◆ **EXERCISE PROMPT**:
Copy the listing exactly, please, and keep every picture out of it.

◆ **ENTRIES SUPPLIED**:
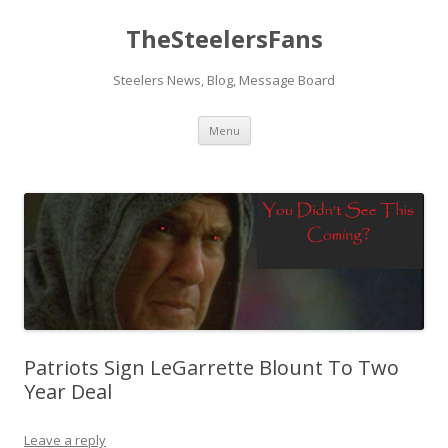
TheSteelersFans
Steelers News, Blog, Message Board
Skip
Menu
to
content
Patriots Sign LeGarrette Blount To Two
Year Deal
Leave a reply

◆ **THE ANSWER**:
TheSteelersFans
Steelers News, Blog, Message Board
Skip
Menu
to
content
Patriots Sign LeGarrette Blount To Two
Year Deal
Leave a reply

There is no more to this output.